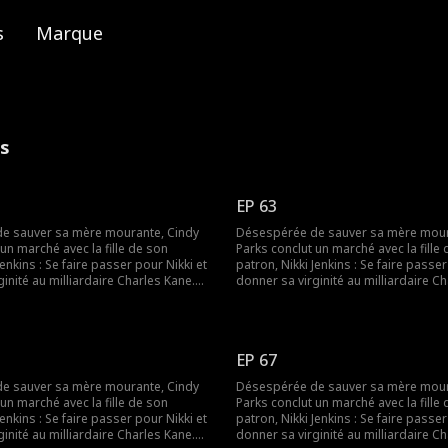
s
Marque
es
EP 63
e sauver sa mère mourante, Cindy
Désespérée de sauver sa mère mour
un marché avec la fille de son
Parks conclut un marché avec la fille
Jenkins : Se faire passer pour Nikki et
patron, Nikki Jenkins : Se faire passer
inité au milliardaire Charles Kane.
donner sa virginité au milliardaire C
 ce stratagème pour convaincre
Nikki utilise ce stratagème pour conv
épouser, mais lorsqu’elle tombe
Charles de l’épouser, mais lorsqu’el
 est une fois de plus obligée de se
malade, Cindy est une fois de plus o
e remplacer sa mère.
déguiser et de remplacer sa mère.
EP 67
e sauver sa mère mourante, Cindy
Désespérée de sauver sa mère mour
un marché avec la fille de son
Parks conclut un marché avec la fille
Jenkins : Se faire passer pour Nikki et
patron, Nikki Jenkins : Se faire passer
inité au milliardaire Charles Kane.
donner sa virginité au milliardaire C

- _AIM OF THE TASK_
With the pictures set aside, please write out all of the records above exactly.

- _RESULT BELOW_
s
Marque
es
EP 63
e sauver sa mère mourante, Cindy
Désespérée de sauver sa mère mour
un marché avec la fille de son
Parks conclut un marché avec la fille
Jenkins : Se faire passer pour Nikki et
patron, Nikki Jenkins : Se faire passer
inité au milliardaire Charles Kane.
donner sa virginité au milliardaire C
 ce stratagème pour convaincre
Nikki utilise ce stratagème pour conv
épouser, mais lorsqu’elle tombe
Charles de l’épouser, mais lorsqu’el
 est une fois de plus obligée de se
malade, Cindy est une fois de plus o
e remplacer sa mère.
déguiser et de remplacer sa mère.
EP 67
e sauver sa mère mourante, Cindy
Désespérée de sauver sa mère mour
un marché avec la fille de son
Parks conclut un marché avec la fille
Jenkins : Se faire passer pour Nikki et
patron, Nikki Jenkins : Se faire passer
inité au milliardaire Charles Kane.
donner sa virginité au milliardaire C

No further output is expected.